One prominent example is plastics: Plastics are undoubtedly one of the great inventions of the 20th Century. They provide the world with lightweight, useful and durable products and packaging. It is projected that the production of plastics will exceed 700 million tons annually by 2050. The bad news: Most plastic packaging products are used only once. One third of our plastic ends up in the natural environment, where it remains for centuries (New Plastics Economy, Ellen MacArthur Foundation, January 19, 2016). Some 8 million tons of plastic leak from land into the world’s oceans every year (Jambeck et al, Science Magazine, Feb. 2015). This has a dire, cumulative effect on our habitat: Some species of whales, for example, are near extinction due to pollution caused by dumping toxic plastic waste into the oceans.

Successful companies and forward-looking governments understand the threat to the environment of unbridled production, consumption and waste.
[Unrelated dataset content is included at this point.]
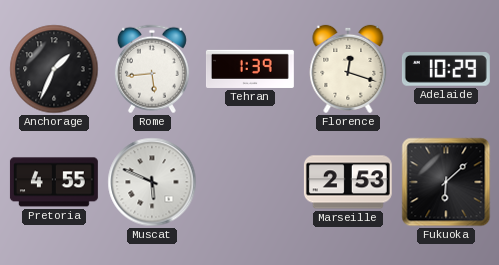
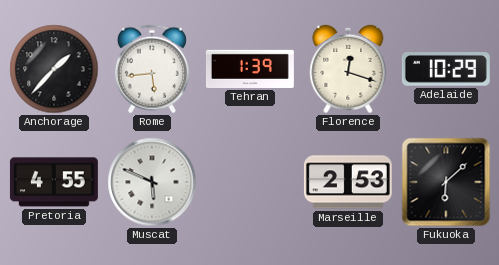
Anchorage: 1:34 -> 1:37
They also see the opportunity to reinvent a greener and more sustainable economy for generations to come.

Plastics can be produced to be either non-bio-degradable or bio-degradable. Fortunately, bio-degradable plastics are increasingly used in industry to help reduce the harmful effects of non-bio-degradable plastics. Paul Bisson has been actively involved in a most promising venture between various levels of government in Canada and a UK-based bio-degradation technology company -- Polymateria -- based in London. Its mission is to help combat the global crisis of plastic pollution through scientific innovation and excellence. While there are a number of competitors in the ‘green plastic’ space, most are wedded to a specific technology – e.g., bio-plastics, oxo-bio-degradable plastics. Different applications require different technologies, however. The competitive advantage of Polymateria's is that it offers clients a ‘total solution’; it both assists its clients to determine the best technology and then develop formulae for their particular situations.

In order to expand its North American operations, Polymateria considered setting up a production plant in the United States. It explored various sites, but found little state and federal support for bio-degradable technology. It then mandated Paul Bisson to examine Canadian government incentive programs and help identify appropriate sites.

As a seasoned corporate executive and management consultant, Paul has extensive experience in securing private sector/government partnerships. Ultimately, Polymateria chose the National Capital Region (NCR), comprising the cities of Gatineau, Québec and Ottawa, Ontario. The NCR offers the necessary government support, skilled work force, and scalable infrastructure to serve the entire continental market. Moreover, production costs in Canada are very competitive. The mayors of both cities as well as the Minister of the Federal Department of the Environment and Climate Change have enthusiastically welcomed the arrival of the British green tech firm. The first phase of Polymateria’s operations in Canada will be up and running in the latter part of 2018. The total production for the first year is already pre-sold. The plant has the capabilities to expand to 10 phases within the next three to five years, creating some 800 highly skilled direct and indirect jobs. Growth prospects are strong, with the global bio-plastics market expected to reach US $43.8 B by 2020 (Ankush Nikam, “Bio-plastics Market Expected to Grow at CAGR of 28.8% During 2014 – 2020”, LANEWS.org, December 28, 2017).

This example of private sector/government collaboration illustrates the opportunity for communities to develop an innovative and technologically compelling economy that is green, profitable and sustainable. Paul Bisson and James de Gaspé Bonar are committed to assisting green companies to tackle the financing and leadership challenges required to achieve long-term success.